[TASK BRIEF] Go through the material under this sentence. Return every line holding "Caete".

-.-.-

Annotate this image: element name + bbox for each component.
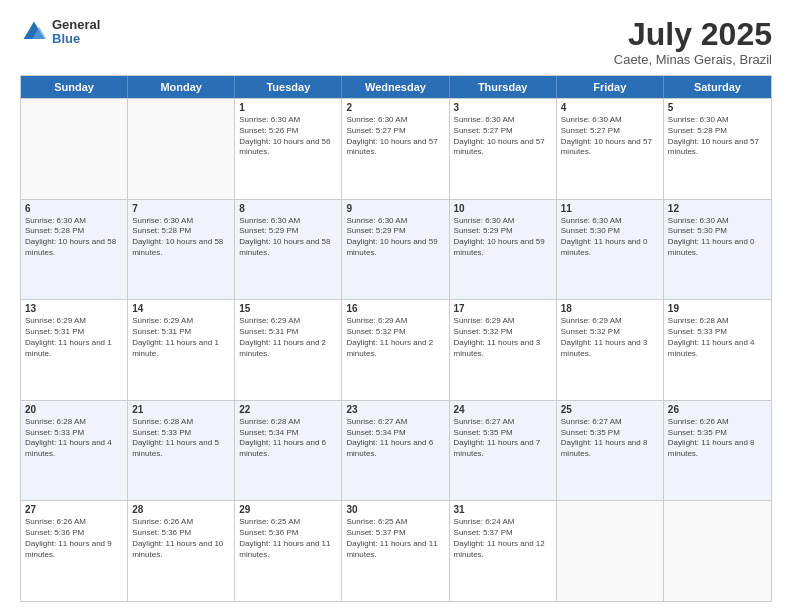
calendar-cell: 30Sunrise: 6:25 AM Sunset: 5:37 PM Dayli…	[342, 501, 449, 601]
day-info: Sunrise: 6:30 AM Sunset: 5:26 PM Dayligh…	[239, 115, 337, 158]
day-number: 16	[346, 303, 444, 314]
day-number: 21	[132, 404, 230, 415]
day-info: Sunrise: 6:24 AM Sunset: 5:37 PM Dayligh…	[454, 517, 552, 560]
calendar-cell: 6Sunrise: 6:30 AM Sunset: 5:28 PM Daylig…	[21, 200, 128, 300]
day-number: 4	[561, 102, 659, 113]
calendar-row: 20Sunrise: 6:28 AM Sunset: 5:33 PM Dayli…	[21, 400, 771, 501]
day-info: Sunrise: 6:27 AM Sunset: 5:35 PM Dayligh…	[454, 417, 552, 460]
calendar-cell: 24Sunrise: 6:27 AM Sunset: 5:35 PM Dayli…	[450, 401, 557, 501]
day-number: 14	[132, 303, 230, 314]
calendar-cell: 4Sunrise: 6:30 AM Sunset: 5:27 PM Daylig…	[557, 99, 664, 199]
day-info: Sunrise: 6:29 AM Sunset: 5:32 PM Dayligh…	[454, 316, 552, 359]
logo-blue-text: Blue	[52, 32, 100, 46]
day-number: 27	[25, 504, 123, 515]
day-info: Sunrise: 6:27 AM Sunset: 5:35 PM Dayligh…	[561, 417, 659, 460]
calendar-cell: 28Sunrise: 6:26 AM Sunset: 5:36 PM Dayli…	[128, 501, 235, 601]
day-info: Sunrise: 6:30 AM Sunset: 5:27 PM Dayligh…	[561, 115, 659, 158]
day-number: 5	[668, 102, 767, 113]
day-number: 11	[561, 203, 659, 214]
calendar-cell	[128, 99, 235, 199]
day-number: 29	[239, 504, 337, 515]
day-number: 15	[239, 303, 337, 314]
day-number: 12	[668, 203, 767, 214]
location: Caete, Minas Gerais, Brazil	[614, 52, 772, 67]
calendar-cell: 10Sunrise: 6:30 AM Sunset: 5:29 PM Dayli…	[450, 200, 557, 300]
day-number: 18	[561, 303, 659, 314]
day-number: 17	[454, 303, 552, 314]
calendar-cell: 1Sunrise: 6:30 AM Sunset: 5:26 PM Daylig…	[235, 99, 342, 199]
day-number: 3	[454, 102, 552, 113]
day-number: 24	[454, 404, 552, 415]
day-number: 7	[132, 203, 230, 214]
title-block: July 2025 Caete, Minas Gerais, Brazil	[614, 18, 772, 67]
day-info: Sunrise: 6:26 AM Sunset: 5:35 PM Dayligh…	[668, 417, 767, 460]
day-info: Sunrise: 6:30 AM Sunset: 5:30 PM Dayligh…	[668, 216, 767, 259]
day-number: 31	[454, 504, 552, 515]
day-info: Sunrise: 6:30 AM Sunset: 5:28 PM Dayligh…	[668, 115, 767, 158]
day-info: Sunrise: 6:29 AM Sunset: 5:31 PM Dayligh…	[239, 316, 337, 359]
day-number: 9	[346, 203, 444, 214]
day-number: 2	[346, 102, 444, 113]
calendar-cell: 2Sunrise: 6:30 AM Sunset: 5:27 PM Daylig…	[342, 99, 449, 199]
month-title: July 2025	[614, 18, 772, 50]
calendar-cell: 19Sunrise: 6:28 AM Sunset: 5:33 PM Dayli…	[664, 300, 771, 400]
day-info: Sunrise: 6:28 AM Sunset: 5:33 PM Dayligh…	[25, 417, 123, 460]
calendar-cell: 5Sunrise: 6:30 AM Sunset: 5:28 PM Daylig…	[664, 99, 771, 199]
day-info: Sunrise: 6:28 AM Sunset: 5:33 PM Dayligh…	[668, 316, 767, 359]
day-info: Sunrise: 6:29 AM Sunset: 5:31 PM Dayligh…	[25, 316, 123, 359]
calendar-cell: 7Sunrise: 6:30 AM Sunset: 5:28 PM Daylig…	[128, 200, 235, 300]
calendar-cell: 27Sunrise: 6:26 AM Sunset: 5:36 PM Dayli…	[21, 501, 128, 601]
calendar-cell: 23Sunrise: 6:27 AM Sunset: 5:34 PM Dayli…	[342, 401, 449, 501]
day-info: Sunrise: 6:30 AM Sunset: 5:27 PM Dayligh…	[346, 115, 444, 158]
weekday-header-thursday: Thursday	[450, 76, 557, 98]
calendar-cell: 31Sunrise: 6:24 AM Sunset: 5:37 PM Dayli…	[450, 501, 557, 601]
day-number: 10	[454, 203, 552, 214]
weekday-header-wednesday: Wednesday	[342, 76, 449, 98]
calendar-cell: 17Sunrise: 6:29 AM Sunset: 5:32 PM Dayli…	[450, 300, 557, 400]
day-number: 8	[239, 203, 337, 214]
calendar-cell: 9Sunrise: 6:30 AM Sunset: 5:29 PM Daylig…	[342, 200, 449, 300]
day-info: Sunrise: 6:30 AM Sunset: 5:27 PM Dayligh…	[454, 115, 552, 158]
day-number: 19	[668, 303, 767, 314]
day-number: 22	[239, 404, 337, 415]
calendar-cell: 13Sunrise: 6:29 AM Sunset: 5:31 PM Dayli…	[21, 300, 128, 400]
calendar-cell	[557, 501, 664, 601]
weekday-header-sunday: Sunday	[21, 76, 128, 98]
day-info: Sunrise: 6:25 AM Sunset: 5:37 PM Dayligh…	[346, 517, 444, 560]
day-info: Sunrise: 6:29 AM Sunset: 5:31 PM Dayligh…	[132, 316, 230, 359]
weekday-header-friday: Friday	[557, 76, 664, 98]
calendar-cell: 3Sunrise: 6:30 AM Sunset: 5:27 PM Daylig…	[450, 99, 557, 199]
page: General Blue July 2025 Caete, Minas Gera…	[0, 0, 792, 612]
day-number: 1	[239, 102, 337, 113]
calendar-row: 27Sunrise: 6:26 AM Sunset: 5:36 PM Dayli…	[21, 500, 771, 601]
calendar-cell: 25Sunrise: 6:27 AM Sunset: 5:35 PM Dayli…	[557, 401, 664, 501]
calendar-cell	[664, 501, 771, 601]
day-info: Sunrise: 6:25 AM Sunset: 5:36 PM Dayligh…	[239, 517, 337, 560]
logo-text: General Blue	[52, 18, 100, 47]
calendar-cell: 22Sunrise: 6:28 AM Sunset: 5:34 PM Dayli…	[235, 401, 342, 501]
logo-general-text: General	[52, 18, 100, 32]
calendar: SundayMondayTuesdayWednesdayThursdayFrid…	[20, 75, 772, 602]
calendar-cell: 26Sunrise: 6:26 AM Sunset: 5:35 PM Dayli…	[664, 401, 771, 501]
day-info: Sunrise: 6:29 AM Sunset: 5:32 PM Dayligh…	[346, 316, 444, 359]
calendar-cell	[21, 99, 128, 199]
day-info: Sunrise: 6:30 AM Sunset: 5:28 PM Dayligh…	[25, 216, 123, 259]
day-info: Sunrise: 6:30 AM Sunset: 5:29 PM Dayligh…	[346, 216, 444, 259]
day-number: 6	[25, 203, 123, 214]
header: General Blue July 2025 Caete, Minas Gera…	[20, 18, 772, 67]
day-info: Sunrise: 6:28 AM Sunset: 5:34 PM Dayligh…	[239, 417, 337, 460]
calendar-cell: 15Sunrise: 6:29 AM Sunset: 5:31 PM Dayli…	[235, 300, 342, 400]
logo-icon	[20, 18, 48, 46]
day-info: Sunrise: 6:27 AM Sunset: 5:34 PM Dayligh…	[346, 417, 444, 460]
weekday-header-saturday: Saturday	[664, 76, 771, 98]
day-number: 20	[25, 404, 123, 415]
day-number: 30	[346, 504, 444, 515]
day-number: 26	[668, 404, 767, 415]
calendar-body: 1Sunrise: 6:30 AM Sunset: 5:26 PM Daylig…	[21, 98, 771, 601]
day-info: Sunrise: 6:29 AM Sunset: 5:32 PM Dayligh…	[561, 316, 659, 359]
weekday-header-monday: Monday	[128, 76, 235, 98]
day-info: Sunrise: 6:26 AM Sunset: 5:36 PM Dayligh…	[25, 517, 123, 560]
logo: General Blue	[20, 18, 100, 47]
calendar-cell: 8Sunrise: 6:30 AM Sunset: 5:29 PM Daylig…	[235, 200, 342, 300]
day-info: Sunrise: 6:30 AM Sunset: 5:29 PM Dayligh…	[454, 216, 552, 259]
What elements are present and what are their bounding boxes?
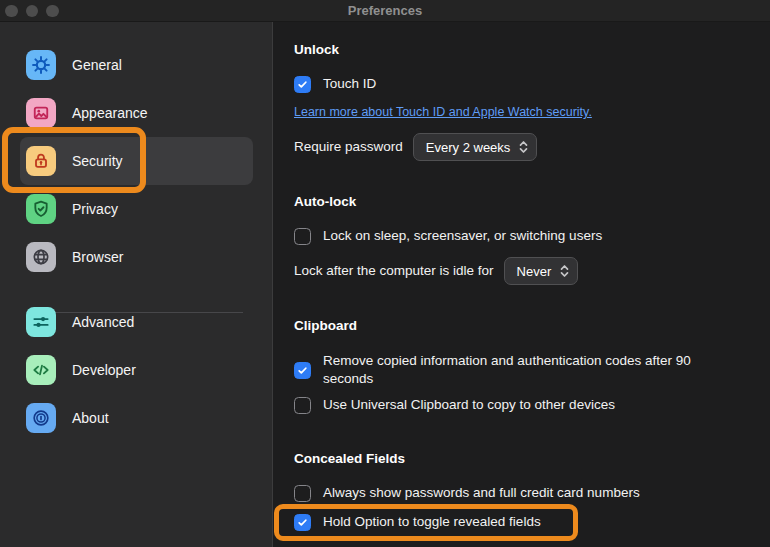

-.-.-

[RESPONSE FOR THIS EXERCISE]
location: Caete, Minas Gerais, Brazil	[614, 52, 772, 67]
title-block: July 2025 Caete, Minas Gerais, Brazil	[614, 18, 772, 67]
page: General Blue July 2025 Caete, Minas Gera…	[0, 0, 792, 612]
header: General Blue July 2025 Caete, Minas Gera…	[20, 18, 772, 67]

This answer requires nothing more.